*** Opening DATA EXTRACTS ***

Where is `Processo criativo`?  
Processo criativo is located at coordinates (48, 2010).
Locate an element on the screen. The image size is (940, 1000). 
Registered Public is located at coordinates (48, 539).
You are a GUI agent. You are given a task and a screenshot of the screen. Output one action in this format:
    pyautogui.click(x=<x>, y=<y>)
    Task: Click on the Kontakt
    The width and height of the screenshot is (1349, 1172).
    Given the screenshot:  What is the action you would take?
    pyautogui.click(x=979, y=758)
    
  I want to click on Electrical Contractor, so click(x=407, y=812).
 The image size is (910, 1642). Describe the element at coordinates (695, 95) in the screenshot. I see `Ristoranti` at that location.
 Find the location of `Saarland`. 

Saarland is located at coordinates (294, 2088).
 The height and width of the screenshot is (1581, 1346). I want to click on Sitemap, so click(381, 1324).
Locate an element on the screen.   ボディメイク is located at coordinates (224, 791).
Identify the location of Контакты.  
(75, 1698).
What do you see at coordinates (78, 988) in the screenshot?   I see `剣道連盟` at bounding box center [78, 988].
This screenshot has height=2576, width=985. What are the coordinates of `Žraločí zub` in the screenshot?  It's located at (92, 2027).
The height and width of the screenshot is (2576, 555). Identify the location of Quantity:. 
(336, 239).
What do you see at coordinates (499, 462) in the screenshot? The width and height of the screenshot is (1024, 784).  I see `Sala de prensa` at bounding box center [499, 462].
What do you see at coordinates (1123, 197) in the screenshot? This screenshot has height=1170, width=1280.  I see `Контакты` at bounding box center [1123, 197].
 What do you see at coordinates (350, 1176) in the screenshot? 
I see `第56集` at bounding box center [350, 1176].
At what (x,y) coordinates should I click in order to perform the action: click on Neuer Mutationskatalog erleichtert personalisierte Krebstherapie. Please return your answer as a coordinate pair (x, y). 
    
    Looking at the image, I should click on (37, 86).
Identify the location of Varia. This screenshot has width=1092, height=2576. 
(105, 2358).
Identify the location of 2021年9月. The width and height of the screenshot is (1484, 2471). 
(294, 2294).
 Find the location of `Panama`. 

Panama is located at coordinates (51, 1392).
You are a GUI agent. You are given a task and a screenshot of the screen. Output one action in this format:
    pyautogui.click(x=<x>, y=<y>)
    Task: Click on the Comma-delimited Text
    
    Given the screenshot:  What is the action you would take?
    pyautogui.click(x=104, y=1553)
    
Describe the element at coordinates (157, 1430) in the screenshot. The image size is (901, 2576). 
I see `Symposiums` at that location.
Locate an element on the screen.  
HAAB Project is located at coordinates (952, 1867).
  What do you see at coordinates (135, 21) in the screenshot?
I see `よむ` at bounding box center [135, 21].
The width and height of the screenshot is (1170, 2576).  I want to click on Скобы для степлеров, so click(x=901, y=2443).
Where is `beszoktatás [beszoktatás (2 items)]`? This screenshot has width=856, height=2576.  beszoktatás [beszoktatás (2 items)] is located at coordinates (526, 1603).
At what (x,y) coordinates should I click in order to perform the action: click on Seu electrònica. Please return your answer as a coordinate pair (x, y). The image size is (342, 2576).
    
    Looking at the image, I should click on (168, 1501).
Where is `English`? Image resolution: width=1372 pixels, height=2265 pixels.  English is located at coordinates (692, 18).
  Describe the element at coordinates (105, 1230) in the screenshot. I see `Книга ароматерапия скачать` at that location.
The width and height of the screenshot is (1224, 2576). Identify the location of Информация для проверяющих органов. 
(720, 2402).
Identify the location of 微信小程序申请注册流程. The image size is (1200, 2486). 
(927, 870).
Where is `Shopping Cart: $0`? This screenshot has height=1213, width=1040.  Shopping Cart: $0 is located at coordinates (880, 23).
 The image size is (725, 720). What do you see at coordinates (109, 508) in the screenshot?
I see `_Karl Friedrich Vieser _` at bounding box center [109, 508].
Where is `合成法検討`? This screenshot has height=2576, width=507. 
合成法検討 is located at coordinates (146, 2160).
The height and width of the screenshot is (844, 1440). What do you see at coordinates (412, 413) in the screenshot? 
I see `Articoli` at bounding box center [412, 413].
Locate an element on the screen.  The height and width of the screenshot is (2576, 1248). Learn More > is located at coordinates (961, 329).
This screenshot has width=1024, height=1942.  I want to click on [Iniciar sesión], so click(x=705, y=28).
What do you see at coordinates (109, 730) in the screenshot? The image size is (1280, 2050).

*** Closing DATA EXTRACTS ***

Exact reproduction is required. Give the lines of the data from its first line through the line containing "The width and height of the screenshot is (1349, 1172).", and no others.

Where is `Processo criativo`?  
Processo criativo is located at coordinates (48, 2010).
Locate an element on the screen. The image size is (940, 1000). 
Registered Public is located at coordinates (48, 539).
You are a GUI agent. You are given a task and a screenshot of the screen. Output one action in this format:
    pyautogui.click(x=<x>, y=<y>)
    Task: Click on the Kontakt
    The width and height of the screenshot is (1349, 1172).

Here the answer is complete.